◆ Exercise objective:
Quote the entries below from the line with "における外資系企業の経営戦略に関する" through the line with "Règlement général pour", both ends included, and only those lines.

◆ Data for the task:
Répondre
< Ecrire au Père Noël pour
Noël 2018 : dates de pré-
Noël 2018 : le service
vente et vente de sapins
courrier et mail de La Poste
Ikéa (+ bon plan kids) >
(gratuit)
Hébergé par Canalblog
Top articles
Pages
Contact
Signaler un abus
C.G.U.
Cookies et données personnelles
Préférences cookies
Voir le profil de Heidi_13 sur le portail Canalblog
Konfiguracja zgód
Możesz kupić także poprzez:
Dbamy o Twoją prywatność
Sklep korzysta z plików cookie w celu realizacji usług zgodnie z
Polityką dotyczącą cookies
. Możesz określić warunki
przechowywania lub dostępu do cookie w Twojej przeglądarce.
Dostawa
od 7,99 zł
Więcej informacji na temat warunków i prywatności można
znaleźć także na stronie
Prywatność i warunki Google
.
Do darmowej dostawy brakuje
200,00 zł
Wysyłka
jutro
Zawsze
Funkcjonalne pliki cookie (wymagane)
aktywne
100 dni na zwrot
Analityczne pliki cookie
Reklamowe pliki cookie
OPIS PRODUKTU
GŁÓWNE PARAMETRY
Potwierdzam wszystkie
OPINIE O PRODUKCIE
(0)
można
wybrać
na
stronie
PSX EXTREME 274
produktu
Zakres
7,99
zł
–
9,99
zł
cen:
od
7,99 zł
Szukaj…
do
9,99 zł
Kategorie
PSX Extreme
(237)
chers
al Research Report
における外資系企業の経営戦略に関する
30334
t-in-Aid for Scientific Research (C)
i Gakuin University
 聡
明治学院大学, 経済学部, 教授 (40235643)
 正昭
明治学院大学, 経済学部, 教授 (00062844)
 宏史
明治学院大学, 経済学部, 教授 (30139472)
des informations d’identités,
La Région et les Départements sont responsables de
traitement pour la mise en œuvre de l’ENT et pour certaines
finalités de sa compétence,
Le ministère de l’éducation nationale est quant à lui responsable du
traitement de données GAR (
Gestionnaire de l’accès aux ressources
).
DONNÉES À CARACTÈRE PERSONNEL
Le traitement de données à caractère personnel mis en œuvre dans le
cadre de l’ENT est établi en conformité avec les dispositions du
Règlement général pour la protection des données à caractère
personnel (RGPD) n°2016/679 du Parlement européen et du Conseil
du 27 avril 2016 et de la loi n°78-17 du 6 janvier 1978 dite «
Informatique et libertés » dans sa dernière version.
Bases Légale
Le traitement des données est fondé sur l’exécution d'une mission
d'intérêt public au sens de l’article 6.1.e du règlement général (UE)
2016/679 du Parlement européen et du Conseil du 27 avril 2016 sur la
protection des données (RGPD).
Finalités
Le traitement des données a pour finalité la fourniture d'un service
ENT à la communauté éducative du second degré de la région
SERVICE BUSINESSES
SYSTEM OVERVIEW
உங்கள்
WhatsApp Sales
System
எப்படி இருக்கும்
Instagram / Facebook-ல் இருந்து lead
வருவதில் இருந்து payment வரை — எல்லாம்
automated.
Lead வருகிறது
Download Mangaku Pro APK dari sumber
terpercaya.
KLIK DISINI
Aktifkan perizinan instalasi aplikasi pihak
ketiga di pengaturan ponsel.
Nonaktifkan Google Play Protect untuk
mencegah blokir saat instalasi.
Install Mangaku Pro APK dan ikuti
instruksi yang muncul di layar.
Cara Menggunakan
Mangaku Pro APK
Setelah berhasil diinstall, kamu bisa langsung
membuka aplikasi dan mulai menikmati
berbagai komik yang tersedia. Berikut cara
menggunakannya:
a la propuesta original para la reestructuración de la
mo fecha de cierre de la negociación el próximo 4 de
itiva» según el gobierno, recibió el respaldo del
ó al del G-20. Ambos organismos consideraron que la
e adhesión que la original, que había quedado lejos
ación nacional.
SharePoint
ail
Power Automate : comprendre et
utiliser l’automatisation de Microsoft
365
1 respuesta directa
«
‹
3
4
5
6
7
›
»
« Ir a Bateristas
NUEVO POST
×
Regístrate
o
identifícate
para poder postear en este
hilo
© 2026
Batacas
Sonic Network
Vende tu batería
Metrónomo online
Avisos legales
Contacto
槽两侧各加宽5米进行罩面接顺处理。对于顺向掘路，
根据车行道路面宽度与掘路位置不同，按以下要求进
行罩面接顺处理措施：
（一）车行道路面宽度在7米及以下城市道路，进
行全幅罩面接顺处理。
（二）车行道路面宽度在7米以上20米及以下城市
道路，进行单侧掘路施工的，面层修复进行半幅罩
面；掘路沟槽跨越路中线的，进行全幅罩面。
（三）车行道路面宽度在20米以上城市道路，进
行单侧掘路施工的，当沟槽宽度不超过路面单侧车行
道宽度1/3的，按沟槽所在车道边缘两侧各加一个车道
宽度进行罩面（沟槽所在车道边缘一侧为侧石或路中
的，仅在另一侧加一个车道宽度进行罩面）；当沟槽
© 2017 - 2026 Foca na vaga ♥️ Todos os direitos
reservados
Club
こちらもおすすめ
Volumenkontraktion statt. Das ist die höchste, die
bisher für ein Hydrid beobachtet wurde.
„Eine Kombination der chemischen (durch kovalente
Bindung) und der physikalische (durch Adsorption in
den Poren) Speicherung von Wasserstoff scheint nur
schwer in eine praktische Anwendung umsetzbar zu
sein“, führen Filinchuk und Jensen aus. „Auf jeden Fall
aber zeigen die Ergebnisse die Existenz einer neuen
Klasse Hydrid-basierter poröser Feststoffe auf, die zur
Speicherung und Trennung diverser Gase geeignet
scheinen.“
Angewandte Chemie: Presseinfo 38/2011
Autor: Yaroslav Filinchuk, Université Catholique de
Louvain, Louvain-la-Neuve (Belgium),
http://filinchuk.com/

◆ Final answer:
における外資系企業の経営戦略に関する
30334
t-in-Aid for Scientific Research (C)
i Gakuin University
 聡
明治学院大学, 経済学部, 教授 (40235643)
 正昭
明治学院大学, 経済学部, 教授 (00062844)
 宏史
明治学院大学, 経済学部, 教授 (30139472)
des informations d’identités,
La Région et les Départements sont responsables de
traitement pour la mise en œuvre de l’ENT et pour certaines
finalités de sa compétence,
Le ministère de l’éducation nationale est quant à lui responsable du
traitement de données GAR (
Gestionnaire de l’accès aux ressources
).
DONNÉES À CARACTÈRE PERSONNEL
Le traitement de données à caractère personnel mis en œuvre dans le
cadre de l’ENT est établi en conformité avec les dispositions du
Règlement général pour la protection des données à caractère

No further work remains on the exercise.